» WHAT YOU HAVE TO DO
In the entries below, find the string "Alquiler" and return each line holding it.

═════ SUPPLIED RECORDS ═════

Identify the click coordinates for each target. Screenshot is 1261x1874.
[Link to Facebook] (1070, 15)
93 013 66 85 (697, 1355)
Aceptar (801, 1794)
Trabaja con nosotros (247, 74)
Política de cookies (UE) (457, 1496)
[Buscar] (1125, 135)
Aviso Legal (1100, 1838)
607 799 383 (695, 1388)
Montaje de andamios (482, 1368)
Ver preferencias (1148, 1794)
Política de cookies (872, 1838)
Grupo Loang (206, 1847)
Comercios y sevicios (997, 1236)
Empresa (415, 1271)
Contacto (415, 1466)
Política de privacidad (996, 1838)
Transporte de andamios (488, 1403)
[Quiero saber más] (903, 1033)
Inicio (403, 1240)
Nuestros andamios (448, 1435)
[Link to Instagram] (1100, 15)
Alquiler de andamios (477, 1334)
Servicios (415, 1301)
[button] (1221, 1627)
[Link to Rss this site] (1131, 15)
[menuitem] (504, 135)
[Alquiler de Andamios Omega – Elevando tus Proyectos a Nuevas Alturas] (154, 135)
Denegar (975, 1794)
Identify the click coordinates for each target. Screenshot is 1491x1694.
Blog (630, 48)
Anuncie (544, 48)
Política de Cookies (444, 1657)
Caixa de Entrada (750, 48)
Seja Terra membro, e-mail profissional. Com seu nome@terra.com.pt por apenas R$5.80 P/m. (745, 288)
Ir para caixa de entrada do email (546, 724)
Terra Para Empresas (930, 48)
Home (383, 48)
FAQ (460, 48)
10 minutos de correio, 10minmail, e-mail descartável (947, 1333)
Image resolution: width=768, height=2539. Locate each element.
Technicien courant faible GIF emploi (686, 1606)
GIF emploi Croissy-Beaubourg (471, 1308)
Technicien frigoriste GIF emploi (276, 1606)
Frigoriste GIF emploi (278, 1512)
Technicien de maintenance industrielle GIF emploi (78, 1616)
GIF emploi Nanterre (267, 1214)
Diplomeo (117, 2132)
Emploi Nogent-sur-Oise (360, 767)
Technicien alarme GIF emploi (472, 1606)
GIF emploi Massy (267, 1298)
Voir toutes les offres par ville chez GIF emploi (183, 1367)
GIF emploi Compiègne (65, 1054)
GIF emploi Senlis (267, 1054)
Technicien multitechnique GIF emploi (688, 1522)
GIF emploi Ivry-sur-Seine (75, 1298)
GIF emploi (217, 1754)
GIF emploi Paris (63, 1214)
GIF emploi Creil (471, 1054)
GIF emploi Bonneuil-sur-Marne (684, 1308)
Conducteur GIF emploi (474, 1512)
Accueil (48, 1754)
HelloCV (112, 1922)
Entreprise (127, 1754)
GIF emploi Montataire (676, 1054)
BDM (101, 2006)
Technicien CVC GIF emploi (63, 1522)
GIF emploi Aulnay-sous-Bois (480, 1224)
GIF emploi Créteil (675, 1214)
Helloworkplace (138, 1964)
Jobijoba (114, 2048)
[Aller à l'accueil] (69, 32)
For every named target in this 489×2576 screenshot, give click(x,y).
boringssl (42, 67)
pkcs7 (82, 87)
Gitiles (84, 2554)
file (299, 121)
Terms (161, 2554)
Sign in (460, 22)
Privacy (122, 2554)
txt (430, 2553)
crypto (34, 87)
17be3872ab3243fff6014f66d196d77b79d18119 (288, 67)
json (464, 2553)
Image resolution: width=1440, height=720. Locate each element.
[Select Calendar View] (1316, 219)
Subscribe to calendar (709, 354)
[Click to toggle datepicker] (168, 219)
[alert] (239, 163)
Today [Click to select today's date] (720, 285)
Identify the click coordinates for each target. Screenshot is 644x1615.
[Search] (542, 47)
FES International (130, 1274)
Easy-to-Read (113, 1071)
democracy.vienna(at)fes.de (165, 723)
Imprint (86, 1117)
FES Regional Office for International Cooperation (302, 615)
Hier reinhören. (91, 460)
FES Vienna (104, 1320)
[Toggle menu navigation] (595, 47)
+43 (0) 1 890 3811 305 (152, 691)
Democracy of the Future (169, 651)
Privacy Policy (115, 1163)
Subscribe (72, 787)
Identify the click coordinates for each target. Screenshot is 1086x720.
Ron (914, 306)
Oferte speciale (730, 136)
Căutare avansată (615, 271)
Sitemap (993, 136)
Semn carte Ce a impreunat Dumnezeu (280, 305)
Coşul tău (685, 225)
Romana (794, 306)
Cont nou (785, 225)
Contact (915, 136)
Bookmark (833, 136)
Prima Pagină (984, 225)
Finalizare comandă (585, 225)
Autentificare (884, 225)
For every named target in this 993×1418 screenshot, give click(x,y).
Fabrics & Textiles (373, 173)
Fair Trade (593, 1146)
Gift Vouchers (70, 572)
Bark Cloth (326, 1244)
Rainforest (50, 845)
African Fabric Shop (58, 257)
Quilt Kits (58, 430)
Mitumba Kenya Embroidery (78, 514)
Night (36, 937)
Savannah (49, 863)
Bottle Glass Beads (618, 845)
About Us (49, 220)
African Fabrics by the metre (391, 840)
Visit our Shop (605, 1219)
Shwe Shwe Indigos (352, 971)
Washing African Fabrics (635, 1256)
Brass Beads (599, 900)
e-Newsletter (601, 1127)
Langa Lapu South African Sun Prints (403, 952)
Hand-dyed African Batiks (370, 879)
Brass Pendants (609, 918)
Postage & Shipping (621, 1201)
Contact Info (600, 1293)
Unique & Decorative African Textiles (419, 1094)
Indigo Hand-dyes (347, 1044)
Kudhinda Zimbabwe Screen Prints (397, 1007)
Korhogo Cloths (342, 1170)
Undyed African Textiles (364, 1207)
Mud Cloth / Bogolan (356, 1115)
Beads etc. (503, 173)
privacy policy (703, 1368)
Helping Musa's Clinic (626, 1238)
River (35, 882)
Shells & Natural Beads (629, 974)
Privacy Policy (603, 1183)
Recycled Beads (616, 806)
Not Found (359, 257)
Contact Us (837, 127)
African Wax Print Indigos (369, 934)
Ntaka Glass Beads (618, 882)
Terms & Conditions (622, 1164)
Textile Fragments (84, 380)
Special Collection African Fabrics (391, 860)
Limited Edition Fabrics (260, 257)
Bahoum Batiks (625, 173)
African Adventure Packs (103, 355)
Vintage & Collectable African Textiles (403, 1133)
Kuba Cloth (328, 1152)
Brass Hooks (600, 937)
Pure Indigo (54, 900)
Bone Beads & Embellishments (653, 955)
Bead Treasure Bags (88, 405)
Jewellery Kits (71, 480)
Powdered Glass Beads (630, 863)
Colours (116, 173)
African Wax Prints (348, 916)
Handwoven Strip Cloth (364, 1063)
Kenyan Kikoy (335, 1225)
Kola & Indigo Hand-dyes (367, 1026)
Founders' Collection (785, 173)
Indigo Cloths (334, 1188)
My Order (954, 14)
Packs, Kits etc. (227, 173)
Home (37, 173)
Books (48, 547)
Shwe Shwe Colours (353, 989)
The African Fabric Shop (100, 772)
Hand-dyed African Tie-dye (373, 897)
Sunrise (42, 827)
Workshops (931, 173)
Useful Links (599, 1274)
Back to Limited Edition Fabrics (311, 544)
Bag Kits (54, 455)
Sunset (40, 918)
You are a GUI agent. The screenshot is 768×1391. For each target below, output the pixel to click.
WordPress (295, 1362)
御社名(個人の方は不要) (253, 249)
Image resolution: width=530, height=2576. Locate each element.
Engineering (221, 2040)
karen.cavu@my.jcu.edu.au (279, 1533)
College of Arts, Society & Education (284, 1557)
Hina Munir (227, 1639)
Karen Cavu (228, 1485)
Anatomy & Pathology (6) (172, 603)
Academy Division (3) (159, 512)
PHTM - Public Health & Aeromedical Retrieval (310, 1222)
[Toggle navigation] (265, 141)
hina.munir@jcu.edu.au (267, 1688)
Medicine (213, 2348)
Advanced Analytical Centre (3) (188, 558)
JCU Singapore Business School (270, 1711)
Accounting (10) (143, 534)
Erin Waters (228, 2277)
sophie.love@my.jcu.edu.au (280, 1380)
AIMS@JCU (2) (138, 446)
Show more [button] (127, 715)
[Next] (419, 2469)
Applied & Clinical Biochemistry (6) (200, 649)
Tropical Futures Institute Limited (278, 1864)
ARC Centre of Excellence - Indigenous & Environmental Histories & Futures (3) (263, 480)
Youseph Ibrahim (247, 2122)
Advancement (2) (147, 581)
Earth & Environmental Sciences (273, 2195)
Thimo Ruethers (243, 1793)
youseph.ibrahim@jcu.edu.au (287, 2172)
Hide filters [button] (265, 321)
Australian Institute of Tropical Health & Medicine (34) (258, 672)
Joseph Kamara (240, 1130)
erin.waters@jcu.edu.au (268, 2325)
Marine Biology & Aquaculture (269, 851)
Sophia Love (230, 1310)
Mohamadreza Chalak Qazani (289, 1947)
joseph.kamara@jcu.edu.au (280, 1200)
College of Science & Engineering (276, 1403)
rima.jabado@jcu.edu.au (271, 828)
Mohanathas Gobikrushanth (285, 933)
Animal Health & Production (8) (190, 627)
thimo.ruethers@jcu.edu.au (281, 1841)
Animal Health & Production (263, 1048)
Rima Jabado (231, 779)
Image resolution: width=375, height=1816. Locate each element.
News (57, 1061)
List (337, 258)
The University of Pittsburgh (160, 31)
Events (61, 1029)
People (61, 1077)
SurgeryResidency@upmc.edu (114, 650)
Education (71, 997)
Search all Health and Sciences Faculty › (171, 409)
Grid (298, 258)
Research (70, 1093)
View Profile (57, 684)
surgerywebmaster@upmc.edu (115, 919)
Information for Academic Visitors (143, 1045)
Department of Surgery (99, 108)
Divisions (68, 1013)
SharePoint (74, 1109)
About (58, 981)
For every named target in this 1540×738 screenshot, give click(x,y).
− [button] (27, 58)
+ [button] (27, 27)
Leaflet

═════

» OUTPUT OF THE TASK
Alquiler de andamios (477, 1334)
[Alquiler de Andamios Omega – Elevando tus Proyectos a Nuevas Alturas] (154, 135)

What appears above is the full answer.